This morning I am reflecting on my past 24 hours of “unplugging” from my phone and social media accounts. Although school work still required some use of my electronic devices, my use for the day was decreased significantly.
My first “unplugging” moment was when I went on my run. I decided to leave my phone at home and run without music. I was surprised to see so many other people out exercising at the same time. As I ran past each person, I waited to see if they were going to say hi. Most of them did not, until I initiated the exchange. I normally say “hello” to people on my runs, but this time I tried to be even more friendly. I asked a few people, “Hi, how’s your day going?” I noticed that just a few more words out of my mouth created a much more connected feel in the few seconds I was running past them. Two people even offered me a “good job” or “keep it up” as I ran past. Stepping away from my music made me notice more people out and about and I think it enhanced the short, few second exchanges I had with my neighbors.
I also noticed that I was finished with my homework by about 6:00 yesterday. Without the distraction of my phone or computer (for social reasons), I was able to be a lot more productive. Being done earlier allowed me to sit down in the backyard with my parents and hear all about their days. We are usually pretty good about visiting without distractions, but being finished with my homework allowed me to give them 100% of attention without feeling the need to run off to something else.
Lastly, I left my phone in the car when I went to take my Pilates class last night. Usually I mess around on my phone as I sit waiting for class to start, just to have something to do. Last night I sat there just observing things around me. I was surprised to see an older gentleman come up and sit right next to me. He began to ask if I had taken this class before and told me it was his very first time taking it. He asked me all about it and even admitted he was a little nervous. It was nice to spend those few minutes visiting with a person, rather than checking my Facebook or catching up on junk emails. After class I checked in with him to see if he liked it and he said he hopes to be back next week! I think that “unplugging” from my devices made me appear more approachable to that gentleman. If I was on my phone, I probably would have missed the opportunity to make a new friend.
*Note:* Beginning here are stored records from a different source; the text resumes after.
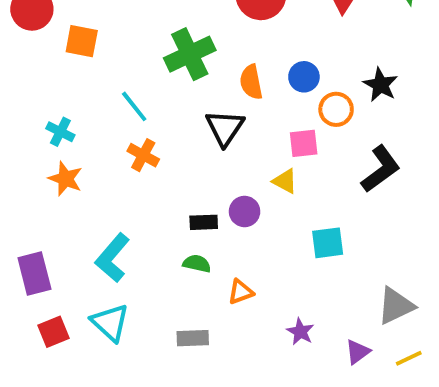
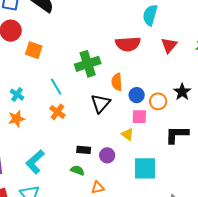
blue circle: (304, 77) -> (137, 95), moved
black L-shape: (381, 169) -> (177, 135), turned -150
orange star: (65, 179) -> (16, 119), turned 30
purple circle: (245, 212) -> (107, 155), moved
cyan square: (328, 243) -> (145, 168), size x1.4

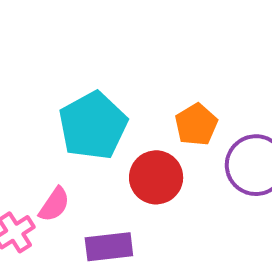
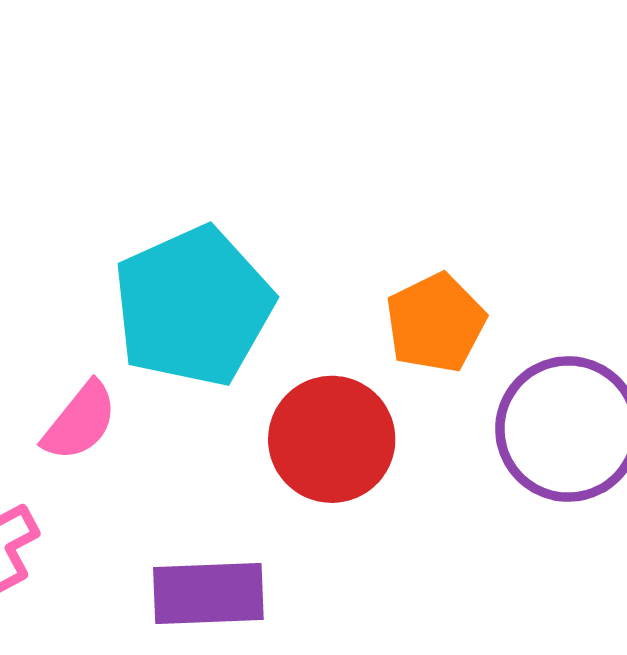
pink semicircle: (54, 205) -> (80, 421), moved

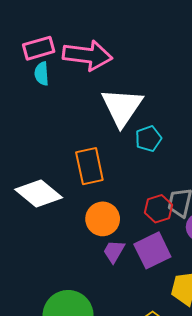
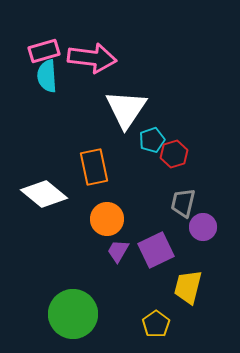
cyan semicircle: (42, 74) -> (47, 76), size x1.4
red hexagon: (159, 209) -> (174, 154), moved

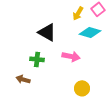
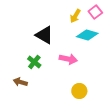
green cross: (37, 59) -> (34, 62), turned 32

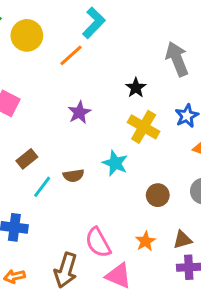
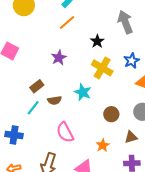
orange line: (71, 55) -> (67, 23), moved
brown rectangle: (27, 159) -> (37, 86), moved
brown triangle: (182, 240) -> (131, 137), moved
pink semicircle: (98, 243) -> (65, 132), moved

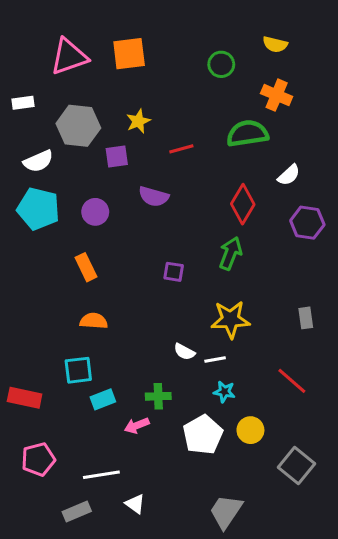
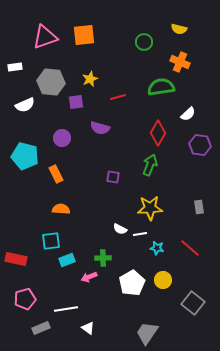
cyan pentagon: (38, 209) -> (25, 156), moved
cyan star: (224, 392) -> (157, 248), moved
gray rectangle: (77, 512) -> (41, 328), moved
As a waitress, I see people plugged into their phones way too much. Often when I approach my tables with, “good evening, how are you tonight?” I am rudely interrupted with “I’ll take a water.” It is as if they didn’t even hear me trying to start a friendly exchange because they are too involved with their phones. Its incredibly disrespectful and immediately makes me want to just walk away from them. Unfortunately, because I still want my job, I am left in an awkward place and cannot even say anything to them. It also drives me crazy when parents bring their kids iPads, mini TVs, or cell phones to act as babysitters during dinner. What happened to kids being entertained through the conversations, the coloring sheets provided by the restaurants, and a few small toys they were allowed to bring when we were kids? Sadly, this kind of behavior within restaurant settings is only going to lead to children becoming “plugged in” adults in the future. Its a terrible cycle!!!
This exercise was a really good reminder of how reliant we are on our devices and how it can negatively impact the relationships around us. Putting it down once in a while is a great way to observe what’s taking place around us. Although I am writing this response now, I am going to continue to stay disconnected throughout the weekend and see what other social exchanges I can have with those people around me.